Shimada Issei S, Badgandi Hemant, Somatilaka Bandarigoda N, Mukhopadhyay Saikat
Department of Cell Biology, University of Texas Southwestern Medical Center;
Department of Cell Biology, University of Texas Southwestern Medical Center.
J Vis Exp. 2017 Apr 14(122):55315. doi: 10.3791/55315.
The primary cilium is fundamentally important for the proliferation of neural stem/progenitor cells and for neuronal differentiation during embryonic, postnatal, and adult life. In addition, most differentiated neurons possess primary cilia that house signaling receptors, such as G-protein-coupled receptors, and signaling molecules, such as adenylyl cyclases. The primary cilium determines the activity of multiple developmental pathways, including the sonic hedgehog pathway during embryonic neuronal development, and also functions in promoting compartmentalized subcellular signaling during adult neuronal function. Unsurprisingly, defects in primary cilium biogenesis and function have been linked to developmental anomalies of the brain, central obesity, and learning and memory deficits. Thus, it is imperative to study primary cilium biogenesis and ciliary trafficking in the context of neural stem/progenitor cells and differentiated neurons. However, culturing methods for primary neurons require considerable expertise and are not amenable to freeze-thaw cycles. In this protocol, we discuss culturing methods for mixed populations of neural stem/progenitor cells using primary neurospheres. The neurosphere-based culturing methods provide the combined benefits of studying primary neural stem/progenitor cells: amenability to multiple passages and freeze-thaw cycles, differentiation potential into neurons/glia, and transfectability.

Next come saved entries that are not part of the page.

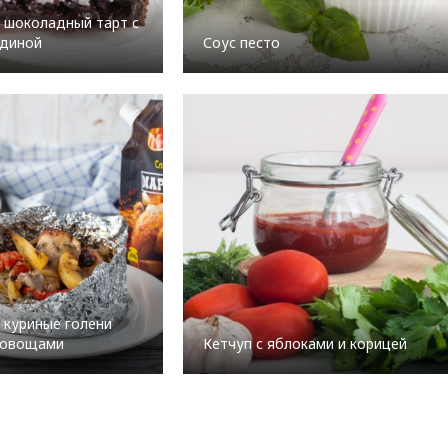
 шоколадный тарт с
одиной
Соус песто
 куриные голени
 овощами
Кетчуп с яблоками и корицей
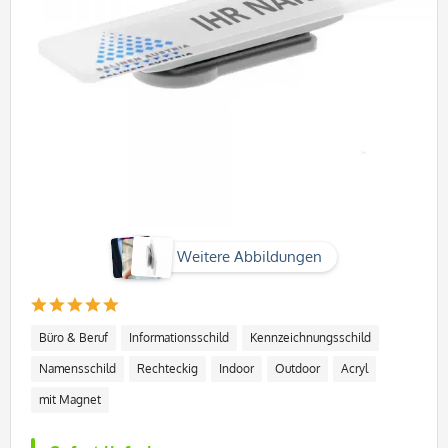
Weitere Abbildungen
Büro & Beruf
Informationsschild
Kennzeichnungsschild
Namensschild
Rechteckig
Indoor
Outdoor
Acryl
mit Magnet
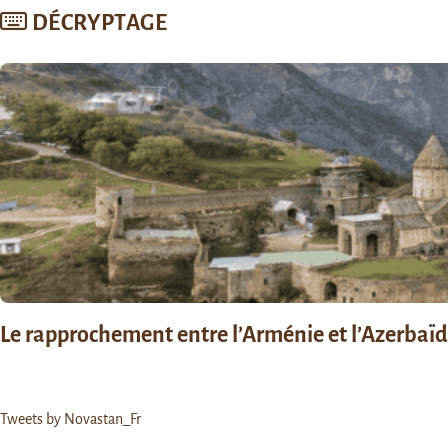
DÉCRYPTAGE
Le rapprochement entre l’Arménie et l’Azerbaïdja
Tweets by Novastan_Fr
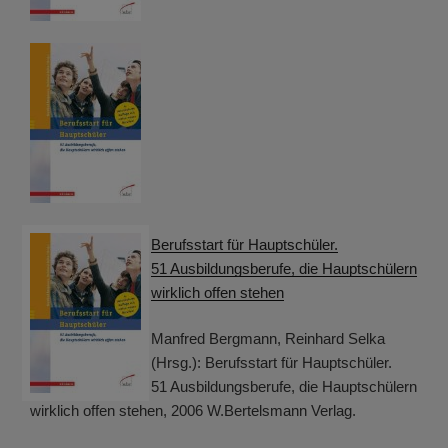
Berufsstart für Hauptschüler.
51 Ausbildungsberufe, die Hauptschülern
wirklich offen stehen
Manfred Bergmann, Reinhard Selka
(Hrsg.): Berufsstart für Hauptschüler.
51 Ausbildungsberufe, die Hauptschülern
wirklich offen stehen, 2006 W.Bertelsmann Verlag.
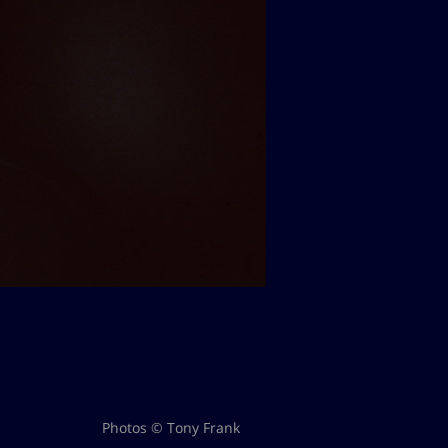
Photos © Tony Frank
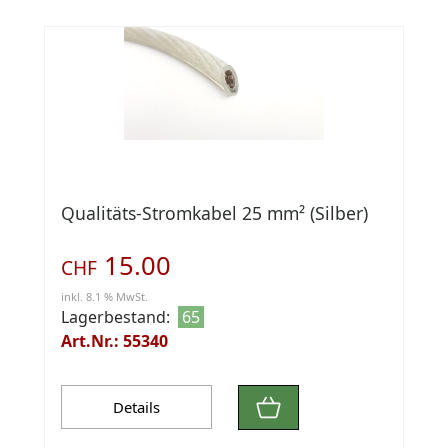
Qualitäts-Stromkabel 25 mm² (Silber)
15.00
CHF
inkl. 8.1 % MwSt.
Lagerbestand:
65
Art.Nr.: 55340
Details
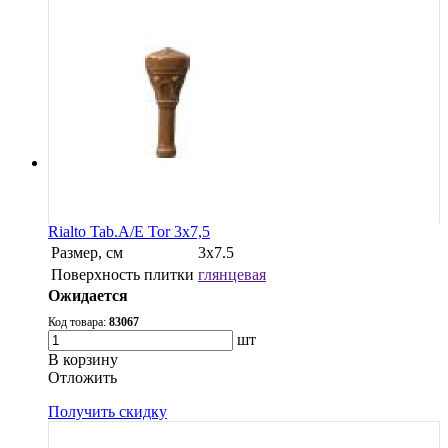
Rialto Tab.A/E Tor 3x7,5
Размер, см
3х7.5
Поверхность плитки
глянцевая
Ожидается
Код товара:
83067
шт
В корзину
Oтложить
Получить скидку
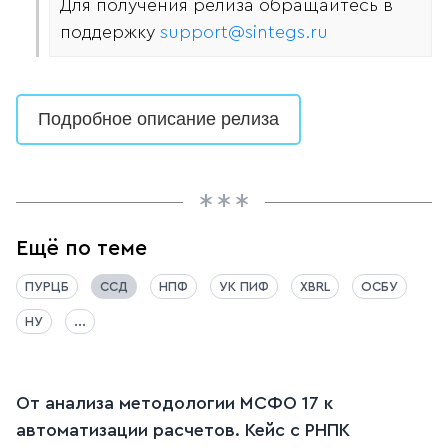
Для получения релиза обращайтесь в
поддержку
support@sintegs.ru
Подробное описание релиза
Ещё по теме
ПУРЦБ
ССД
НПФ
УК ПИФ
XBRL
ОСБУ
НУ
...
От анализа методологии МСФО 17 к
автоматизации расчетов. Кейс c РНПК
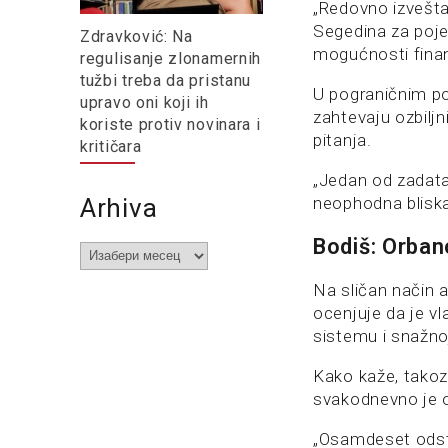
„Redovno izvešta
Segedina za poje
Zdravković: Na
mogućnosti finans
regulisanje zlonamernih
tužbi treba da pristanu
U pograničnim p
upravo oni koji ih
zahtevaju ozbiljn
koriste protiv novinara i
pitanja.
kritičara
„Jedan od zadatak
Arhiva
neophodna bliska
Bodiš: Orban
Arhiva
Na sličan način a
ocenjuje da je v
sistemu i snažno
Kako kaže, takoz
svakodnevno je o
„Osamdeset odsto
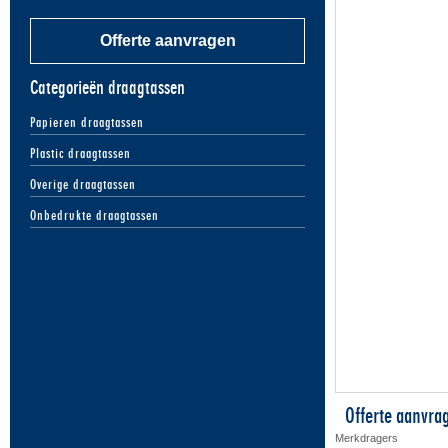
Offerte aanvragen
Categorieën draagtassen
Papieren draagtassen
Plastic draagtassen
Overige draagtassen
Onbedrukte draagtassen
Offerte aanvra
Merkdragers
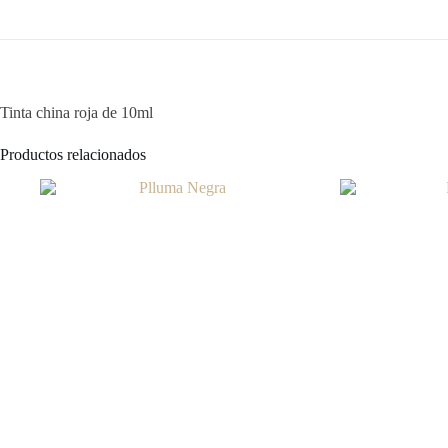
Tinta china roja de 10ml
Productos relacionados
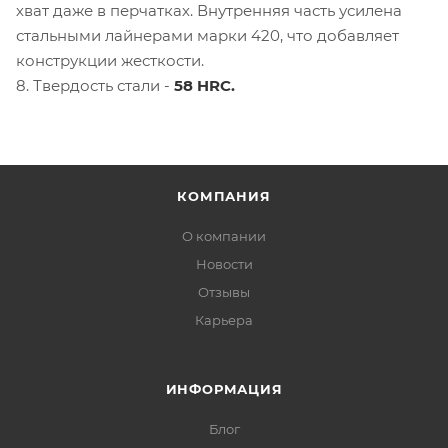
хват даже в перчатках. Внутренняя часть усилена
стальными лайнерами марки 420, что добавляет
конструкции жесткости.
8. Твердость стали -
58 HRC.
КОМПАНИЯ
О компании
Новости
Отзывы
Карьера
ИНФОРМАЦИЯ
Блог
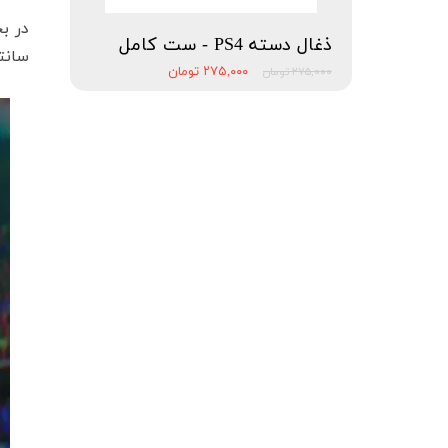
ذغال دسته PS4 - ست کامل
سانتی
۲۷۵,۰۰۰ تومان
۲۷۵,۰۰۰ تومان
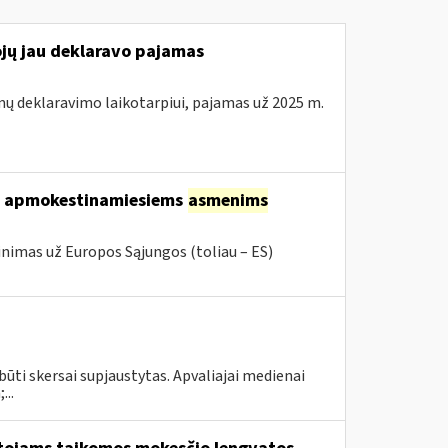
ojų jau deklaravo pajamas
mų deklaravimo laikotarpiui, pajamas už 2025 m.
ems apmokestinamiesiems
asmenims
inimas už Europos Sąjungos (toliau – ES)
būti skersai supjaustytas. Apvaliajai medienai
...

Importantly, we determined that neurosphere-derived neural stem/progenitor cells and differentiated neurons are ciliated in culture and localize signaling molecules relevant to ciliary function in these compartments. Utilizing these cultures, we further describe methods to study ciliogenesis and ciliary trafficking in neural stem/progenitor cells and differentiated neurons. These neurosphere-based methods allow us to study cilia-regulated cellular pathways, including G-protein-coupled receptor and sonic hedgehog signaling, in the context of neural stem/progenitor cells and differentiated neurons.

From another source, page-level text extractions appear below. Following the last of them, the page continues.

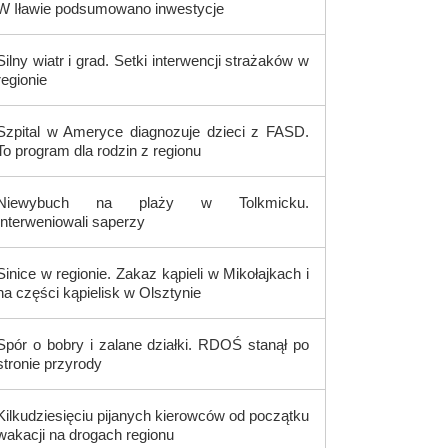
W Iławie podsumowano inwestycje
Silny wiatr i grad. Setki interwencji strażaków w
regionie
Szpital w Ameryce diagnozuje dzieci z FASD.
To program dla rodzin z regionu
Niewybuch na plaży w Tolkmicku.
Interweniowali saperzy
Sinice w regionie. Zakaz kąpieli w Mikołajkach i
na części kąpielisk w Olsztynie
Spór o bobry i zalane działki. RDOŚ stanął po
stronie przyrody
Kilkudziesięciu pijanych kierowców od początku
wakacji na drogach regionu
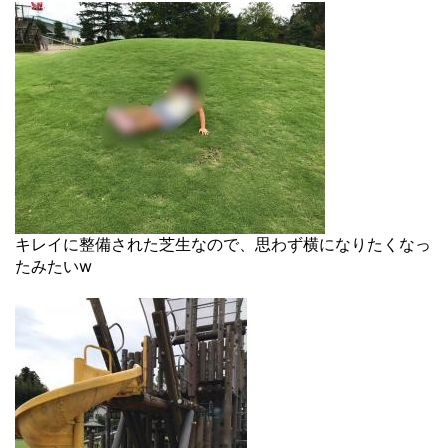
キレイに整備された芝生なので、思わず横になりたくなっ
たみたいw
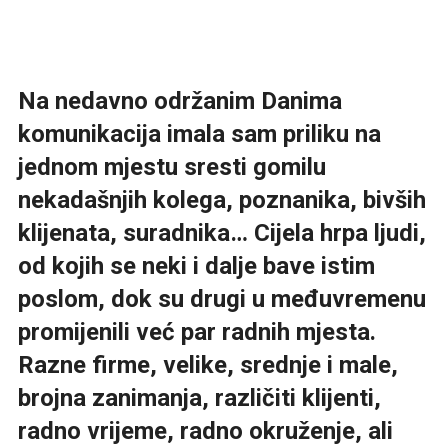
Na nedavno održanim Danima
komunikacija imala sam priliku na
jednom mjestu sresti gomilu
nekadašnjih kolega, poznanika, bivših
klijenata, suradnika… Cijela hrpa ljudi,
od kojih se neki i dalje bave istim
poslom, dok su drugi u međuvremenu
promijenili već par radnih mjesta.
Razne firme, velike, srednje i male,
brojna zanimanja, različiti klijenti,
radno vrijeme, radno okruženje, ali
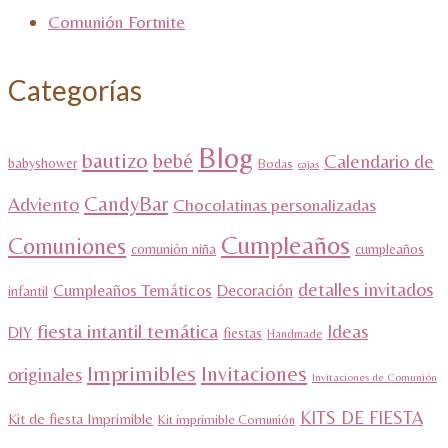
Comunión Fortnite
Categorías
Blog
bautizo
bebé
Calendario de
babyshower
Bodas
cajas
CandyBar
Adviento
Chocolatinas personalizadas
Cumpleaños
Comuniones
comunión niña
cumpleaños
detalles invitados
Cumpleaños Temáticos
Decoración
infantil
fiesta intantil temática
Ideas
DIY
fiestas
Handmade
Imprimibles
Invitaciones
originales
Invitaciones de Comunión
KITS DE FIESTA
Kit de fiesta Imprimible
Kit imprimible Comunión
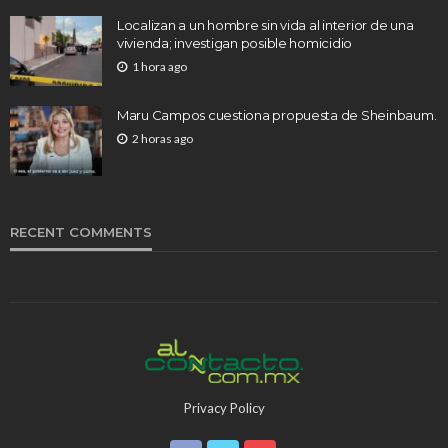
Localizan a un hombre sin vida al interior de una
vivienda; investigan posible homicidio
1 hora ago
Maru Campos cuestiona propuesta de Sheinbaum.
2 horas ago
RECENT COMMENTS
Privacy Policy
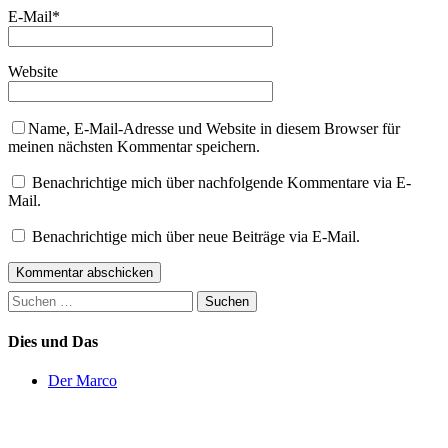
E-Mail
*
Website
Name, E-Mail-Adresse und Website in diesem Browser für
meinen nächsten Kommentar speichern.
Benachrichtige mich über nachfolgende Kommentare via E-
Mail.
Benachrichtige mich über neue Beiträge via E-Mail.
Suchen
nach:
Dies und Das
Der Marco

初级纤毛对于神经干细胞/祖细胞的增殖以及胚胎期、出生后和成年期的神经元分化至关重要。此外,大多数分化的神经元都拥有初级纤毛,其中包含信号受体,如G蛋白偶联受体,以及信号分子,如腺苷酸环化酶。初级纤毛决定了多种发育途径的活性,包括胚胎神经元发育过程中的音猬因子途径,并且在成年神经元功能中也起着促进亚细胞信号分隔的作用。不出所料,初级纤毛生物发生和功能的缺陷与大脑发育异常、中枢性肥胖以及学习和记忆缺陷有关。因此,在神经干细胞/祖细胞和分化神经元的背景下研究初级纤毛生物发生和纤毛运输势在必行。然而,原代神经元的培养方法需要相当多的专业知识,并且不适合冻融循环。在本方案中,我们讨论了使用原代神经球培养神经干细胞/祖细胞混合群体的方法。基于神经球的培养方法提供了研究原代神经干细胞/祖细胞的综合优势:易于多次传代和冻融循环、具有分化为神经元/神经胶质细胞的潜力以及可转染性。重要的是,我们确定神经球衍生的神经干细胞/祖细胞和分化的神经元在培养中具有纤毛,并在这些区室中定位与纤毛功能相关的信号分子。利用这些培养物,我们进一步描述了研究神经干细胞/祖细胞和分化神经元中纤毛发生和纤毛运输的方法。这些基于神经球的方法使我们能够在神经干细胞/祖细胞和分化神经元的背景下研究纤毛调节的细胞途径,包括G蛋白偶联受体和音猬因子信号传导。